Work to be completed →
Could you please reproduce all the records below exactly, leaving out the images?

[Saved data entries]
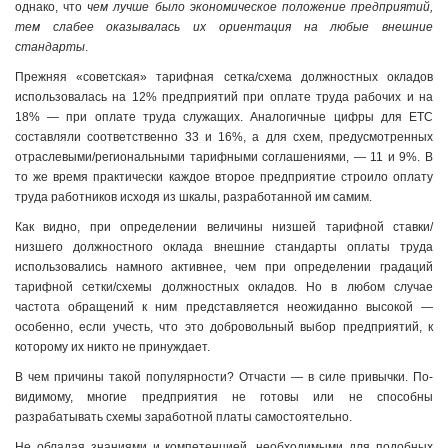
однако, что
чем лучше было экономическое положение предприятий,
тем слабее оказывалась их ориентация на любые внешние
стандарты
.
Прежняя «советская» тарифная сетка/схема должностных окладов
использовалась на 12% предприятий при оплате труда рабочих и на
18% — при оплате труда служащих. Аналогичные цифры для ЕТС
составляли соответственно 33 и 16%, а для схем, предусмотренных
отраслевыми/региональными тарифными соглашениями, — 11 и 9%. В
то же время практически каждое второе предприятие строило оплату
труда работников исходя из шкалы, разработанной им самим.
Как видно, при определении величины низшей тарифной ставки/
низшего должностного оклада внешние стандарты оплаты труда
использовались намного активнее, чем при определении градаций
тарифной сетки/схемы должностных окладов. Но в любом случае
частота обращений к ним представляется неожиданно высокой —
особенно, если учесть, что это добровольный выбор предприятий, к
которому их никто не принуждает.
В чем причины такой популярности? Отчасти — в силе привычки. По-
видимому, многие предприятия не готовы или не способны
разрабатывать схемы заработной платы самостоятельно.
Не обладая знаниями и компетенцией, необходимыми для подобных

Problem solution →
однако, что
чем лучше было экономическое положение предприятий,
тем слабее оказывалась их ориентация на любые внешние
стандарты
.
Прежняя «советская» тарифная сетка/схема должностных окладов
использовалась на 12% предприятий при оплате труда рабочих и на
18% — при оплате труда служащих. Аналогичные цифры для ЕТС
составляли соответственно 33 и 16%, а для схем, предусмотренных
отраслевыми/региональными тарифными соглашениями, — 11 и 9%. В
то же время практически каждое второе предприятие строило оплату
труда работников исходя из шкалы, разработанной им самим.
Как видно, при определении величины низшей тарифной ставки/
низшего должностного оклада внешние стандарты оплаты труда
использовались намного активнее, чем при определении градаций
тарифной сетки/схемы должностных окладов. Но в любом случае
частота обращений к ним представляется неожиданно высокой —
особенно, если учесть, что это добровольный выбор предприятий, к
которому их никто не принуждает.
В чем причины такой популярности? Отчасти — в силе привычки. По-
видимому, многие предприятия не готовы или не способны
разрабатывать схемы заработной платы самостоятельно.
Не обладая знаниями и компетенцией, необходимыми для подобных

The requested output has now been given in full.